I am reading Elements of Statistical Learning, specifically section 5.2.2, an example on the South African Heart Disease dataset.
The idea is to model the logit of the conditional probability of the output as linear in the basis representation. Specifically, we have
$$\text{logit}(P(Y|X))=\theta_0+\sum_{i=1}^p h_i(X_i)^T\theta_i$$
where there are $p$ features and $h_i(X_i)$ are the basis functions to be used for feature $i$, and $\theta_i$ are the corresponding vectors of coefficients. Then, we can model the whole thing as lienar via
$$\text{logit}(P(Y|X))=h(X)^T\theta$$
where $\theta$ is the stacked $\theta_i$'s, and $h(X)$ is the stacked $h_i(X_i)$'s. More succinctly, if we take an $N\times df$ matrix $\mathbf{H}$ as the basis values (here $N$ for number of data and $df$ represents the total number of degrees of freedom, i.e. unique basis functions), we can apply linear regression analysis with $\mathbf{H}$ as the design matrix.

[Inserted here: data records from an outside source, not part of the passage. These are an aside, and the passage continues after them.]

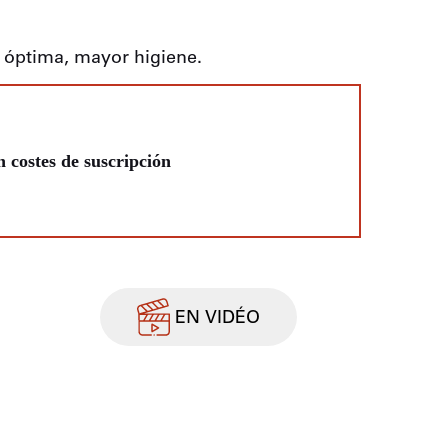
d óptima, mayor higiene.
n costes de suscripción
EN VIDÉO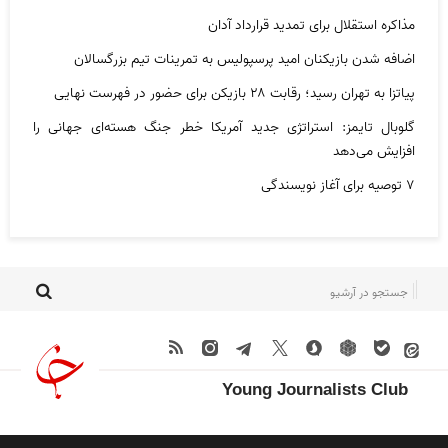
مذاکره استقلال برای تمدید قرارداد آدان
اضافه شدن بازیکنان امید پرسپولیس به تمرینات تیم بزرگسالان
پیاتزا به تهران رسید؛ رقابت ۲۸ بازیکن برای حضور در فهرست نهایی
گلوبال تایمز: استراتژی جدید آمریکا خطر جنگ هسته‌ای جهانی را
افزایش می‌دهد
۷ توصیه برای آغاز نویسندگی
Young Journalists Club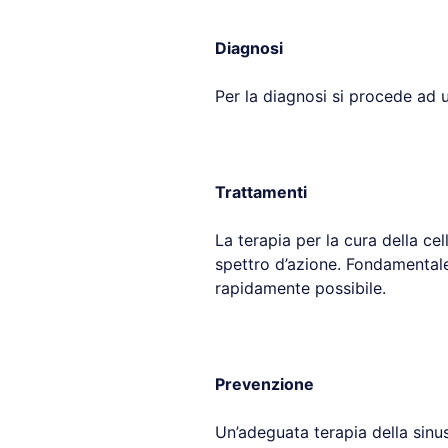
Diagnosi
Per la diagnosi si procede ad u
Trattamenti
La terapia per la cura della cel
spettro d’azione. Fondamentale 
rapidamente possibile.
Prevenzione
Un’adeguata terapia della sinus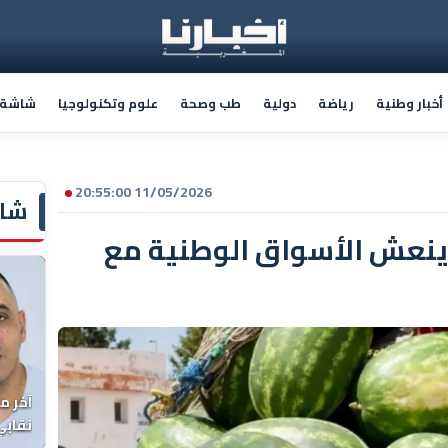
أخبار وطنية
رياضة
دولية
طب وصحة
علوم وتكنولوجيا
شاشة أ
11/05/2026 20:55:00
شاش
ة ينعش الأسواق الوطنية مع
آخر م
نقابي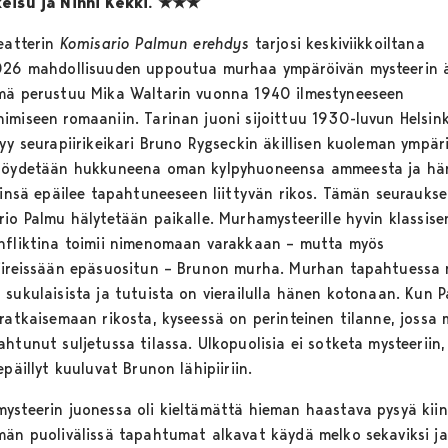
eisu ja Ninni Kekki.
★★★
teatterin
Komisario Palmun erehdys
tarjosi keskiviikkoiltana
026 mahdollisuuden uppoutua murhaa ympäröivän mysteerin ä
mä perustuu Mika Waltarin vuonna 1940 ilmestyneeseen
imiseen romaaniin. Tarinan juoni sijoittuu 1930-luvun Helsink
yy seurapiirikeikari Bruno Rygseckin äkillisen kuoleman ympäri
löydetään hukkuneena oman kylpyhuoneensa ammeesta ja hä
irinsä epäilee tapahtuneeseen liittyvän rikos. Tämän seurauks
rio Palmu hälytetään paikalle. Murhamysteerille hyvin klassise
nfliktina toimii nimenomaan varakkaan – mutta myös
iireissään epäsuositun – Brunon murha. Murhan tapahtuessa
 sukulaisista ja tutuista on vierailulla hänen kotonaan. Kun 
 ratkaisemaan rikosta, kyseessä on perinteinen tilanne, jossa
htunut suljetussa tilassa. Ulkopuolisia ei sotketa mysteeriin,
epäillyt kuuluvat Brunon lähipiiriin.
ysteerin juonessa oli kieltämättä hieman haastava pysyä kiin
män puolivälissä tapahtumat alkavat käydä melko sekaviksi ja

The book then states that we estimate the covariance of $\theta$ via
$$\hat{\mathbf{\Sigma}}=(\mathbf{H}^T\mathbf{W}\mathbf{H})^{-1}$$
where $\mathbf{W}$ is the "diagonal weight matrix from the logistic regression". Why is the $\mathbf{W}$ here? I'm confused as to how the weigh matrix from the logistic regression comes into play here.